Re: JIT compiling with LLVM v11 - Mailing list pgsql-hackers

From Andres Freund
Subject Re: JIT compiling with LLVM v11
Date
Msg-id 20180306201601.3o7dgpjyodkqjhk2@alap3.anarazel.de
Whole thread Raw
In response to Re: JIT compiling with LLVM v11  (Peter Eisentraut <peter.eisentraut@2ndquadrant.com>)
Responses Re: JIT compiling with LLVM v11  (Andres Freund <andres@anarazel.de>)
Re: JIT compiling with LLVM v11  (Tom Lane <tgl@sss.pgh.pa.us>)
Re: JIT compiling with LLVM v11  (Peter Eisentraut <peter.eisentraut@2ndquadrant.com>)
List pgsql-hackers
Hi,

On 2018-03-06 10:29:47 -0500, Peter Eisentraut wrote:
> I think taking the total cost as the triggering threshold is probably
> good enough for a start.  The cost modeling can be refined over time.

Cool.


> We should document that both jit_optimize_above_cost and
> jit_inline_above_cost require jit_above_cost to be set, or otherwise
> nothing happens.

Yea, that's a good plan. We could also change it so it would, but I
don't think there's much point?


> One problem I see is that if someone sets things like
> enable_seqscan=off, the artificial cost increase created by those
> settings would quite likely bump the query over the jit threshold, which
> would alter the query performance characteristics in a way that the user
> would not have intended.  I don't have an idea how to address this right
> now.

I'm not too worried about that scenario. If, for a cheap plan, the
planner ends up with a seqscan despite it being disabled, you're pretty
close to randomly choosing plans already, as the pruning doesn't work
well anymore (as the %1 percent fuzz factor in
compare_path_costs_fuzzily() swamps the actual plan costs).

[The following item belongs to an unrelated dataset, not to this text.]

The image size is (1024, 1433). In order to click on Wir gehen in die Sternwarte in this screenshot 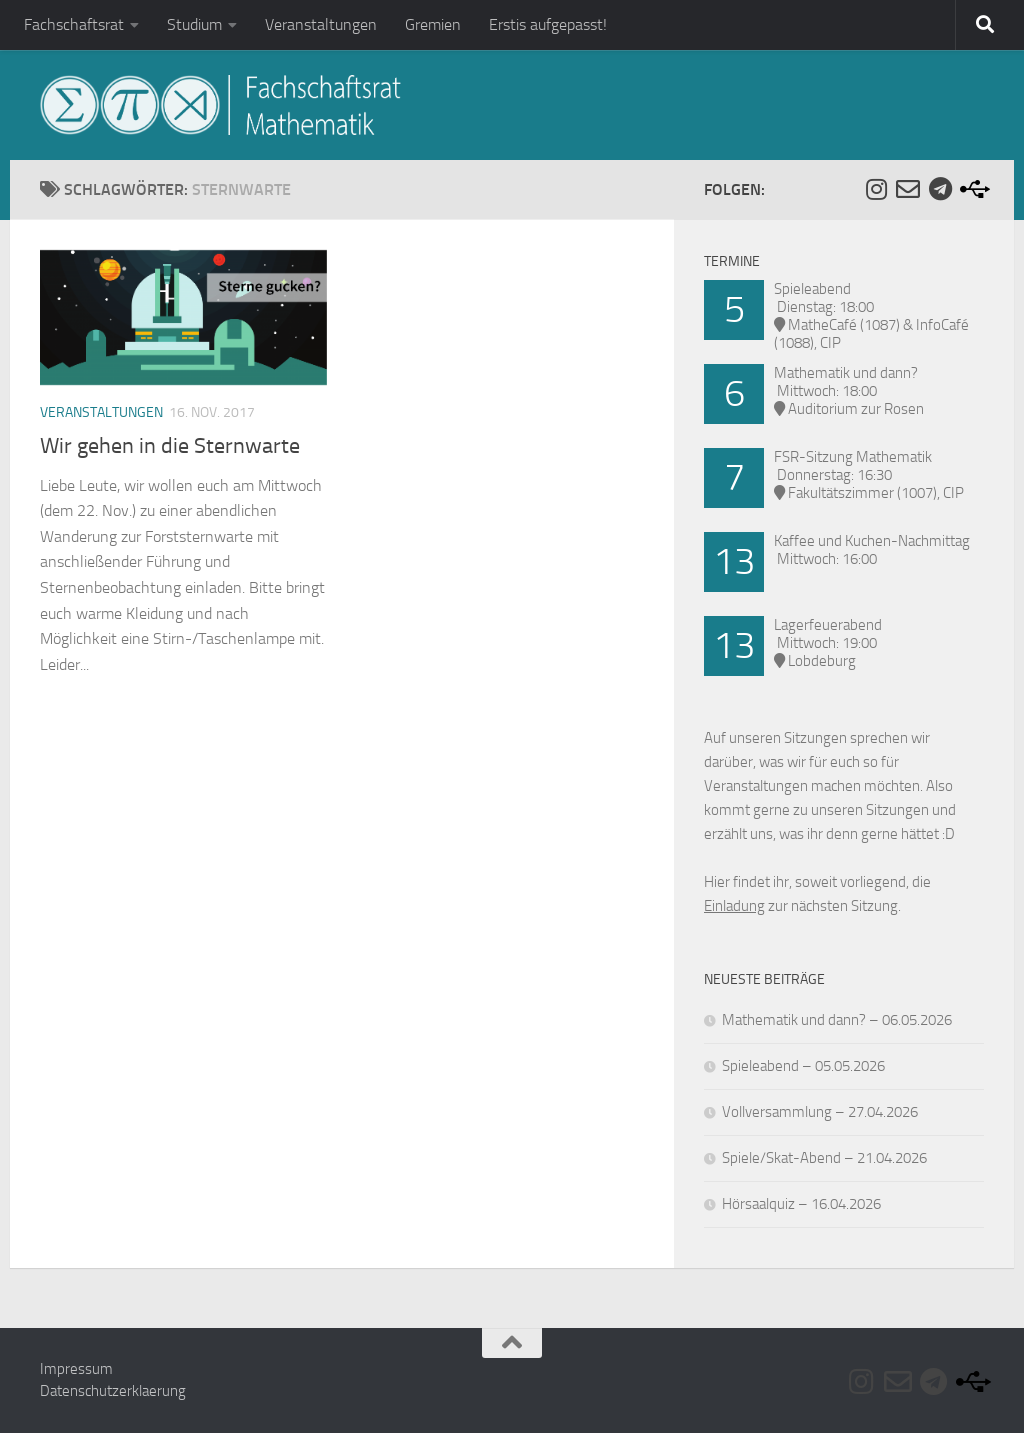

> I ran some performance assessments:
>
> merge base (0b1d1a038babff4aadf0862c28e7b667f1b12a30)
>
> make installcheck  3.14s user 3.34s system 17% cpu 37.954 total
>
> jit branch default settings
>
> make installcheck  3.17s user 3.30s system 13% cpu 46.596 total
>
> jit_above_cost=0
>
> make installcheck  3.30s user 3.53s system 5% cpu 1:59.89 total
>
> jit_optimize_above_cost=0 (and jit_above_cost=0)
>
> make installcheck  3.44s user 3.76s system 1% cpu 8:12.42 total
>
> jit_inline_above_cost=0 (and jit_above_cost=0)
>
> make installcheck  3.32s user 3.62s system 2% cpu 5:35.58 total
>
> One can see the CPU savings quite nicely.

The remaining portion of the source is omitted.